Is it a good way to ask a question: ''På hvilket system trenger du tilgang?''. I hear my colleagues (not norwegians) using this formulation very often.

Wouldn't it be more appropriate to formulate it like this: ''Hvilket system trenger du tilgang på?''

Or maybe it doesn't matter in colloquial Norwegian?


----------



## oskhen

Kiedis said:


> Hei igjen.
> 
> Is it a good way to ask a question: ''På hvilket system trenger du tilgang?''. I hear my colleagues (not norwegians) using this formulation very often.
> 
> Wouldn't it be more appropriate to formulate it like this: ''Hvilket system trenger du tilgang på?''
> 
> Or maybe it doesn't matter in colloquial Norwegian?

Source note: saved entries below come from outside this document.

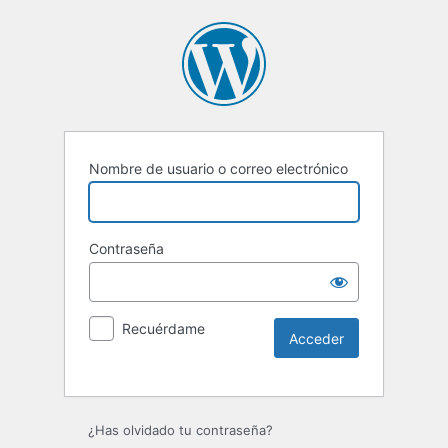
Nombre de usuario o correo electrónico
Contraseña
Recuérdame
Alternative:
¿Has olvidado tu contraseña?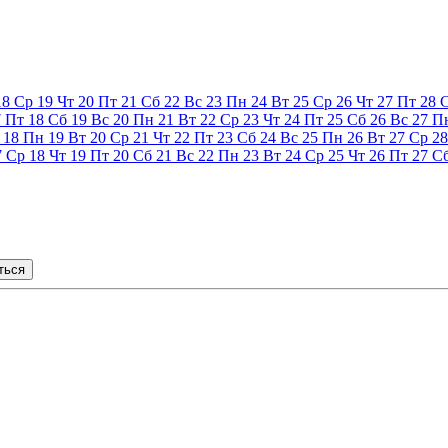
18
Ср
19
Чт
20
Пт
21
Сб
22
Вс
23
Пн
24
Вт
25
Ср
26
Чт
27
Пт
28
7
Пт
18
Сб
19
Вс
20
Пн
21
Вт
22
Ср
23
Чт
24
Пт
25
Сб
26
Вс
27
П
18
Пн
19
Вт
20
Ср
21
Чт
22
Пт
23
Сб
24
Вс
25
Пн
26
Вт
27
Ср
28
7
Ср
18
Чт
19
Пт
20
Сб
21
Вс
22
Пн
23
Вт
24
Ср
25
Чт
26
Пт
27
С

It should be "tilgang til". And I would definitely use the last one in most circumstances.


----------



## Ben Jamin

oskhen said:


> It should be "tilgang til". And I would definitely use the last one in most circumstances.


There is a strong trend in Norwegian of using 'på' instead of other prepositions. It is widely accepted and used in print, frowned upon only by a few. So, i suppose, pretty many native speakers would say "tilgang på".


----------



## oskhen

Ben Jamin said:


> There is a strong trend in Norwegian of using 'på' instead of other prepositions. It is widely accepted and used in print, frowned upon only by a few. So, i suppose, pretty many native speakers would say "tilgang på".



You're right. Okay, then both may be used. But personally I wouldn't recommend using "på" this way when writing.


----------



## Ben Jamin

oskhen said:


> You're right. Okay, then both may be used. But personally I wouldn't recommend using "på" this way when writing.


 Neither would I, but speaking politically incorrectly, the language is falling apart.


----------



## Tjahzi

The word that you are looking for is "evolving".


----------



## oskhen

I was thinking a bit: Is "tilgang på" correct - or more correct - in some expressions? "Tilgang på mat" doesn't sound that odd to me, but "tilgang på et system" definitely does. Or is it just a matter of taste?


----------



## kirsitn

oskhen said:


> I was thinking a bit: Is "tilgang på" correct - or more correct - in some expressions? "Tilgang på mat" doesn't sound that odd to me, but "tilgang på et system" definitely does. Or is it just a matter of taste?



To me "tilgang på" means that something exists/is available (ingen tilgang på mat -> there is no food to be found anywhere), whereas "tilgang til" implies permission/possibility to use something (that definitely exists).


----------



## basslop

Agree with the distinction that Kirsitn points out. Btw.  This shows how important right preposition is. 

Synonym for "tilgang til" is "adgang til".


----------